• Task prompt: Work through the data below and give the number of lines holding the word "трубопроводов", without any other text.

• Source records:
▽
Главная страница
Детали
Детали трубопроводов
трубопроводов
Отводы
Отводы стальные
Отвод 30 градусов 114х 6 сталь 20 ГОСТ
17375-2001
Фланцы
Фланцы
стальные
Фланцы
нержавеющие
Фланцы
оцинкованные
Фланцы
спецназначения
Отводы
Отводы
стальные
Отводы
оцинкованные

• Response to the task: 2